Keywords: Tags  Flat-rolled steel, steel prices, steel distributors, steel supply, steel demand, foreign offers, Corinna Petry

CHICAGO — Flat-rolled distributors are relaying mixed signals on both the buy and sell sides of their businesses.

An Institute for Supply Management Steel Buyers Forum survey shows forward order trends up, backlogs up slightly, improved shipments vs. the previous quarter and a 13-point jump in the percentage of respondents expecting an upturn in sales and production in their industries over the next six months.

Yet some sources told AMM that lower scrap pricing, returning capacity at AK Steel Corp., West Chester, Ohio, and Pittsburgh-based U.S. Steel Corp.’s Lake Erie Works in Nanticoke, Ontario, and imports will pressure domestic hot-rolled and cold-rolled coil prices into lower realms this fall.

Others aren’t so sure. "I think people came back from the holiday to see that their inventories are low. There are lots of whispers of another price increase to shore up demand," one Mid-Atlantic distributor said. "It’s too late to bring in imports. If your boats haven’t left the docks of Asia, they won’t be here until Thanksgiving. So you have a window of opportunity—if you did purchase imports—to beat the domestic increase. But if the domestic price falls apart, that’s not good."

A third argument for stable domestic flat-rolled pricing is that mills are standing tough, sources said.

"We are not seeing any side deals being made. People are buying for today’s business and not going further out. They don’t have the cash to (buy large volumes and) keep inventory high. Banks are not lending much money," an eastern Great Lakes service center operator said, noting that both the consuming markets and steel pricing are stable.

The Mid-Atlantic distributor said that while she hasn’t heard of any low-ball sales, "we assume there are side deals" for orders at or above 5,000 tons. For a common grade at the right volume, "I guarantee I could buy it extremely cheap. But who needs 5,000 tons?"

Demand "has been status quo," a Detroit-area sheet buyer said. "Nobody is overwhelmingly optimistic or pessimistic. Some products are selling better than others. Defense work tailed off quite a bit, but the solar business is coming on strong. Automotive is the same."

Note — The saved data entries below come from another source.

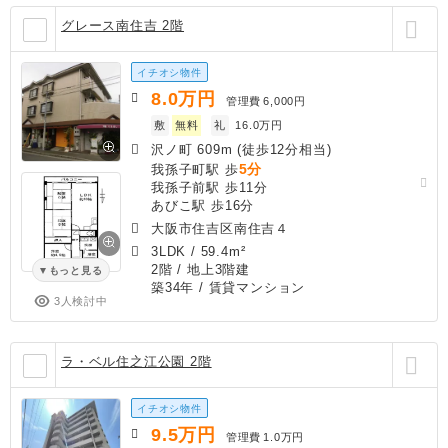
グレース南住吉 2階
イチオシ物件
8.0
万円
管理費
6,000円
敷
無料
礼
16.0万円
沢ノ町 609m (徒歩12分相当)
5分
我孫子町駅 歩
我孫子前駅 歩11分
あびこ駅 歩16分
大阪市住吉区南住吉４
3LDK
/
59.4m²
2階 / 地上3階建
もっと見る
築34年
/ 賃貸マンション
3人検討中
ラ・ベル住之江公園 2階
イチオシ物件
9.5
万円
管理費
1.0万円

Foreign material is due to arrive in September and October, landing along the East Coast and Houston. "A lot of brokers are offering material," he said, adding that softer scrap pricing will drive steel prices down. "We are already seeing it, by about $20 per ton. And that’s on only a 1,000-ton order."

Lead times have lengthened, the Detroit-area buyer said, but returning capacity in Ontario and Ohio will add to the availability of material.

A Chicago-area buyer put hot-rolled coil offers at $650 per ton, down $5 per ton from the f.o.b. Midwest mill price before the holiday weekend (, Aug. 29).

"The mills are still trying to hold their ground but prices remain negotiable," he said. "We expect pricing to start dropping any day. If there is a demand increase, we are not seeing it."

A Great Plains buyer said he still hopes second-half economic activity will pick up. "That’s important," he said.